_DATA LISTING_
::::

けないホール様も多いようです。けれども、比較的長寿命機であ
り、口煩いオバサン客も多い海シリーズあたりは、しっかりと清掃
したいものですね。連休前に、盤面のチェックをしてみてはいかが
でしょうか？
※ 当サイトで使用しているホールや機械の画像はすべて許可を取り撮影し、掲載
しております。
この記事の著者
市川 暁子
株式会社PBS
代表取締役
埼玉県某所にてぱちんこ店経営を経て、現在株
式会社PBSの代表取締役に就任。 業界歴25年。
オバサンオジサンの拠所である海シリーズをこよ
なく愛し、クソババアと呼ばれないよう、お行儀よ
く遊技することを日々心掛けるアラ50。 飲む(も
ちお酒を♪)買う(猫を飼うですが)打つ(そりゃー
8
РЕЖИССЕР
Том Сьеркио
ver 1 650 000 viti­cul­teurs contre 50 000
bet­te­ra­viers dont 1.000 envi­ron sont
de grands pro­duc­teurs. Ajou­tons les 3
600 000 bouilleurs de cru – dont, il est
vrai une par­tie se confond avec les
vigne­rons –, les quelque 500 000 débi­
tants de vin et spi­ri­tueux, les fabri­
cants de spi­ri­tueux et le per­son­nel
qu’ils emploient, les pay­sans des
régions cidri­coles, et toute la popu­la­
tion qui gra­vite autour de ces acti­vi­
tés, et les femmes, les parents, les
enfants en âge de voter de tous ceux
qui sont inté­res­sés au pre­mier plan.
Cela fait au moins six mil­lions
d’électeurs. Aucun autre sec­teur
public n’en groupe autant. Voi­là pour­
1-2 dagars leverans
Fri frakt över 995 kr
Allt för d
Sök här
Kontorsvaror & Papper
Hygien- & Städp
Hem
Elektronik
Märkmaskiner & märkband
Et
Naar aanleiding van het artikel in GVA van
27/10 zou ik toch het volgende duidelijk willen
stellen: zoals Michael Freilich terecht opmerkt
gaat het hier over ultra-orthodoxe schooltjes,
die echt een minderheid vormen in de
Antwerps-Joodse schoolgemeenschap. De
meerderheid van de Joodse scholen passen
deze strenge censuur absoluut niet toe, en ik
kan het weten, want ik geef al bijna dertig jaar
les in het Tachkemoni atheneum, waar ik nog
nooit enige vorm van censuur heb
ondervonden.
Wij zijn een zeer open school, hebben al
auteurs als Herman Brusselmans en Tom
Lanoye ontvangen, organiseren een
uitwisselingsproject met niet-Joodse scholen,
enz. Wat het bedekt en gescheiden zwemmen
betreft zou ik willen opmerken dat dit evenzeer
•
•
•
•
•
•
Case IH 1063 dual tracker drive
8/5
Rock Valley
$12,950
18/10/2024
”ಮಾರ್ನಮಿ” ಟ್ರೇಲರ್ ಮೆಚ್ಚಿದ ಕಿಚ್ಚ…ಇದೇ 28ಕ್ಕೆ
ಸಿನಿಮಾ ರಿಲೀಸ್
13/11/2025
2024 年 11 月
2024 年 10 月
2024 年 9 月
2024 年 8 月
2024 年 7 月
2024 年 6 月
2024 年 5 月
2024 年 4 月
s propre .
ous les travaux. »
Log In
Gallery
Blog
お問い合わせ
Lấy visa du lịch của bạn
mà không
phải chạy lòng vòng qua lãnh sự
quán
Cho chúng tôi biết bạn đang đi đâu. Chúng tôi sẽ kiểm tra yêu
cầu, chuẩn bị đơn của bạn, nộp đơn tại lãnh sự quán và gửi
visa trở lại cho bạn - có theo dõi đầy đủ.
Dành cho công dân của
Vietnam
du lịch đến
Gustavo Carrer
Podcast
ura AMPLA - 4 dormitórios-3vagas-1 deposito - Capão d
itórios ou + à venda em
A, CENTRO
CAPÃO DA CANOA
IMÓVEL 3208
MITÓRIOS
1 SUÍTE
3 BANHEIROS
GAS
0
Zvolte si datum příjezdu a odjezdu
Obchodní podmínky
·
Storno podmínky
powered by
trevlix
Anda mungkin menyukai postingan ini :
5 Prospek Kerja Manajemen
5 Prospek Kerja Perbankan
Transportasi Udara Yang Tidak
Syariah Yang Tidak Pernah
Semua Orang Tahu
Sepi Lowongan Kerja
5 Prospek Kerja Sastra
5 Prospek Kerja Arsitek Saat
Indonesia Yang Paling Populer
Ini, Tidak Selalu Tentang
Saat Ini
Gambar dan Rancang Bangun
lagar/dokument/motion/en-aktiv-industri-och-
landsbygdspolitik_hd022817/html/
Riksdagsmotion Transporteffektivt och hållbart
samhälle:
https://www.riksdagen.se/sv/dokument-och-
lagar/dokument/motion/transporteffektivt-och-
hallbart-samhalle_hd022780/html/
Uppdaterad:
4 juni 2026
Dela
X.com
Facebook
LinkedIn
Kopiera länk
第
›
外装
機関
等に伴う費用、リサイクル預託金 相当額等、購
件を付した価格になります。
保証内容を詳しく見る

::::

_INSTRUCTIONS TO FOLLOW_
Copy every line of the records above that contains "Tidak".

_RESPONSE BOX_
Transportasi Udara Yang Tidak
Syariah Yang Tidak Pernah
Ini, Tidak Selalu Tentang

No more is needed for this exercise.